Translators may act as the researcher’s teacher and provide the researcher with some insight into the environment. The translator has in-depth knowledge of the participants’ emic language and makes this language available to the researcher. Any interchange between the researcher and the translator, however, is subject to the “translation competence” of the translator (Spradley, 1979). In using the language of the researcher, the specifics of the environment may be lost. Basically, to communicate between their communities the researcher and translator agree to use a less specific and well-defined thesaurus. This “pidgin” thesaurus (Galison, 1999) is necessarily incomplete.
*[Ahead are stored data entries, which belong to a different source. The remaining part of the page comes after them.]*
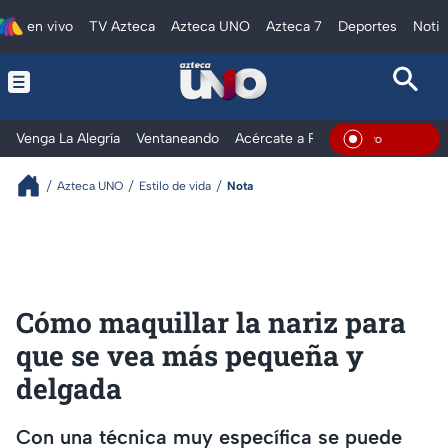
en vivo
TV Azteca
Azteca UNO
Azteca 7
Deportes
Notic
Venga La Alegría
Ventaneando
Acércate a Rocío
Al Extremo
En Vivo
Azteca UNO
Estilo de vida
Nota
Cómo maquillar la nariz para
que se vea más pequeña y
delgada
Con una técnica muy específica se puede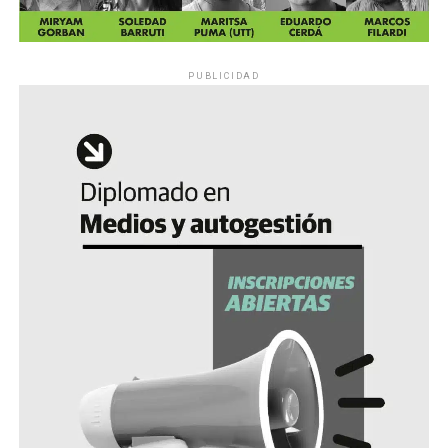
PUBLICIDAD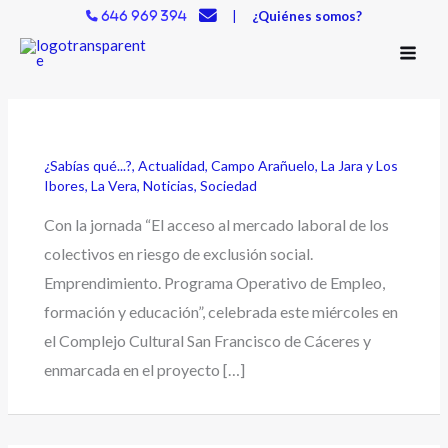
Ir
|
¿Quiénes somos?
646 969 394
al
contenido
¿Sabías qué...?
,
Actualidad
,
Campo Arañuelo
,
La Jara y Los
Ibores
,
La Vera
,
Noticias
,
Sociedad
Con la jornada “El acceso al mercado laboral de los
colectivos en riesgo de exclusión social.
Emprendimiento. Programa Operativo de Empleo,
formación y educación”, celebrada este miércoles en
el Complejo Cultural San Francisco de Cáceres y
enmarcada en el proyecto […]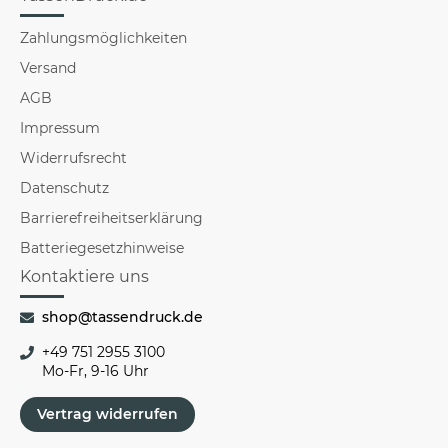
Zahlungsmöglichkeiten
Versand
AGB
Impressum
Widerrufsrecht
Datenschutz
Barrierefreiheitserklärung
Batteriegesetzhinweise
Kontaktiere uns
shop@tassendruck.de
+49 751 2955 3100
Mo-Fr, 9-16 Uhr
Vertrag widerrufen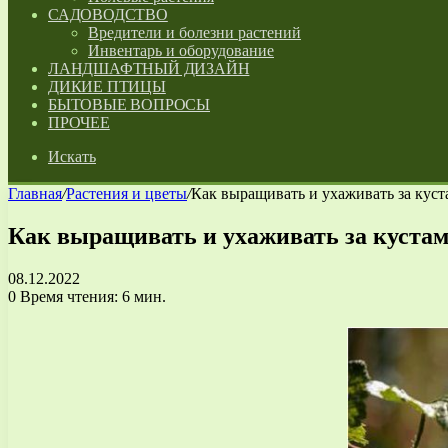
САДОВОДСТВО
Вредители и болезни растений
Инвентарь и оборудование
ЛАНДШАФТНЫЙ ДИЗАЙН
ДИКИЕ ПТИЦЫ
БЫТОВЫЕ ВОПРОСЫ
ПРОЧЕЕ
Искать
Главная
/
Растения и цветы
/
Как выращивать и ухаживать за кус
Как выращивать и ухаживать за куста
08.12.2022
0
Время чтения: 6 мин.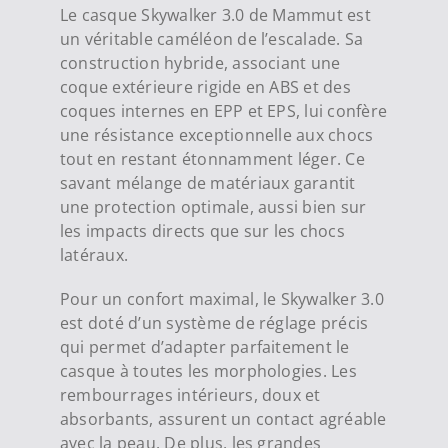
Le casque Skywalker 3.0 de Mammut est
un véritable caméléon de l’escalade. Sa
construction hybride, associant une
coque extérieure rigide en ABS et des
coques internes en EPP et EPS, lui confère
une résistance exceptionnelle aux chocs
tout en restant étonnamment léger. Ce
savant mélange de matériaux garantit
une protection optimale, aussi bien sur
les impacts directs que sur les chocs
latéraux.
Pour un confort maximal, le Skywalker 3.0
est doté d’un système de réglage précis
qui permet d’adapter parfaitement le
casque à toutes les morphologies. Les
rembourrages intérieurs, doux et
absorbants, assurent un contact agréable
avec la peau. De plus, les grandes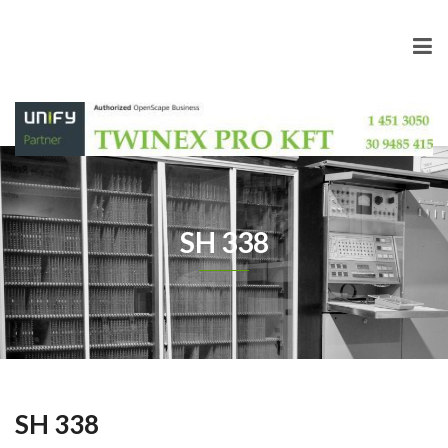
SH 338
SH 338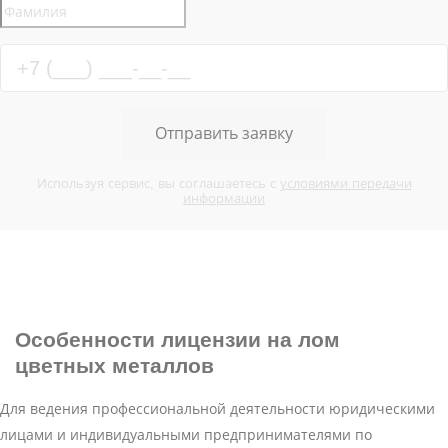
Отправить заявку
Используя сервис, вы соглашаетесь с
условиями передачи
информации
Особенности
лицензии на лом
цветных металлов
Для ведения профессиональной деятельности юридическими
лицами и индивидуальными предпринимателями по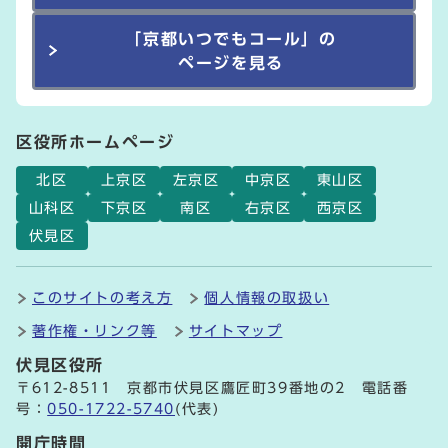
「京都いつでもコール」の
ページを見る
区役所ホームページ
北区
上京区
左京区
中京区
東山区
山科区
下京区
南区
右京区
西京区
伏見区
このサイトの考え方
個人情報の取扱い
著作権・リンク等
サイトマップ
伏見区役所
〒612-8511 京都市伏見区鷹匠町39番地の2 電話番
号：
050-1722-5740
(代表)
開庁時間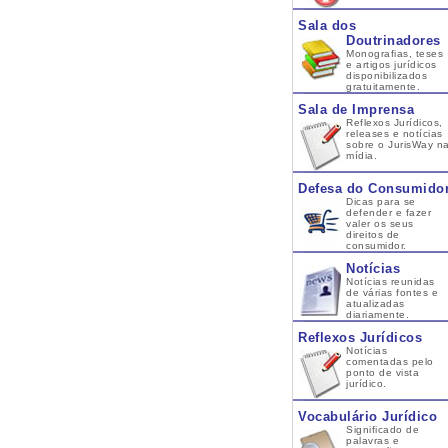
Sala dos
Doutrinadores
Monografias, teses
e artigos jurídicos
disponibilizados
gratuitamente.
Sala de Imprensa
Reflexos Jurídicos,
releases e notícias
sobre o JurisWay n
mídia.
Defesa do Consumido
Dicas para se
defender e fazer
valer os seus
direitos de
consumidor.
Notícias
Notícias reunidas
de várias fontes e
atualizadas
diariamente.
Reflexos Jurídicos
Notícias
comentadas pelo
ponto de vista
jurídico.
Vocabulário Jurídico
Significado de
palavras e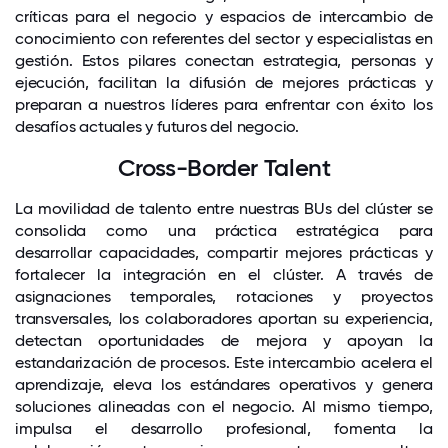
críticas para el negocio y espacios de intercambio de
conocimiento con referentes del sector y especialistas en
gestión. Estos pilares conectan estrategia, personas y
ejecución, facilitan la difusión de mejores prácticas y
preparan a nuestros líderes para enfrentar con éxito los
desafíos actuales y futuros del negocio.
Cross-Border Talent
La movilidad de talento entre nuestras BUs del clúster se
consolida como una práctica estratégica para
desarrollar capacidades, compartir mejores prácticas y
fortalecer la integración en el clúster. A través de
asignaciones temporales, rotaciones y proyectos
transversales, los colaboradores aportan su experiencia,
detectan oportunidades de mejora y apoyan la
estandarización de procesos. Este intercambio acelera el
aprendizaje, eleva los estándares operativos y genera
soluciones alineadas con el negocio. Al mismo tiempo,
impulsa el desarrollo profesional, fomenta la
The third way to navigate across the boundary is to use a “knowledge broker”. In social science research, this broker is generally referred to as a key informant (Denzin, 1989; Taylor & Bogdan, 1975). The informant, however, is subject to the same linguistic constraints as the translator. In addition, the informant may be only a marginal member of the particular community and not privy to complete details of particular interactions (Taylor & Bogdan, 1975). A more significant concern, however, is that new meanings may be created through the interaction of the informant and the researcher. Wenger (1998), for example, states:

“Brokers are able to make new connections across communities of practice, enable coordination, and--if they are good brokers--open new possibilities of meaning.” (p. 109)

As the informant and the researcher negotiate their positions in the environment, their roles change. They are no longer merely observer and observed or researcher and researched. Some authors describe this changing position with terms like “going native”. Wenger (1998), however, provides a taxonomy of various interaction roles based on the “trajectory” of individuals as they move through disparate communities: peripheral, inbound, insider, boundary, and outbound. In their relationship with knowledge brokers or key informants, the researcher must be aware of both their own interaction role and the role of the informant.

Cross-disciplinary research is no easy task but at least we have tools such as subject guides, bibliographies, and thesauri. Unfortunately, when dealing with real subjects and participant observation there is no “RT- Related Term”. Instead, we have to be cognizant of how we negotiate the gaps and crevasses of our disparate communities.